* **Task instructions**:
Once the pictures are removed, reproduce what is left of the data below exactly.

* **Given material**:
::::::::::

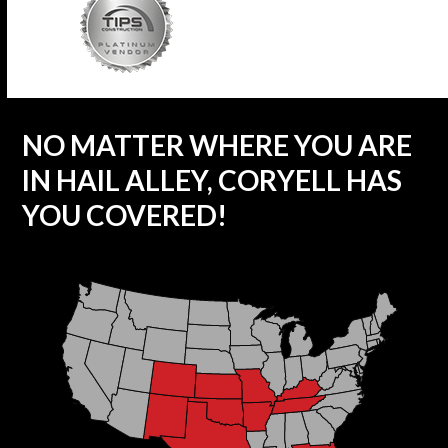
NO MATTER WHERE YOU ARE
IN HAIL ALLEY, CORYELL HAS
YOU COVERED!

::::::::::

* **Worked solution**:
NO MATTER WHERE YOU ARE
IN HAIL ALLEY, CORYELL HAS
YOU COVERED!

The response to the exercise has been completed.